#### [ASSIGNMENT]
Copy every record verbatim. Leave the pictures out.

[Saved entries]

--- START ---

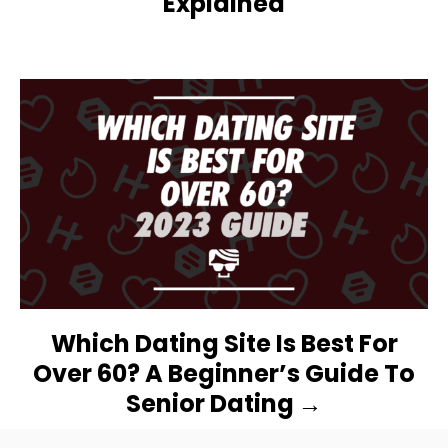
Explained
I
G
A
T
I
O
N
Which Dating Site Is Best For
Over 60? A Beginner’s Guide To
Senior Dating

--- END ---

#### [SOLUTION FOR THIS PROBLEM]
Explained
I
G
A
T
I
O
N
Which Dating Site Is Best For
Over 60? A Beginner’s Guide To
Senior Dating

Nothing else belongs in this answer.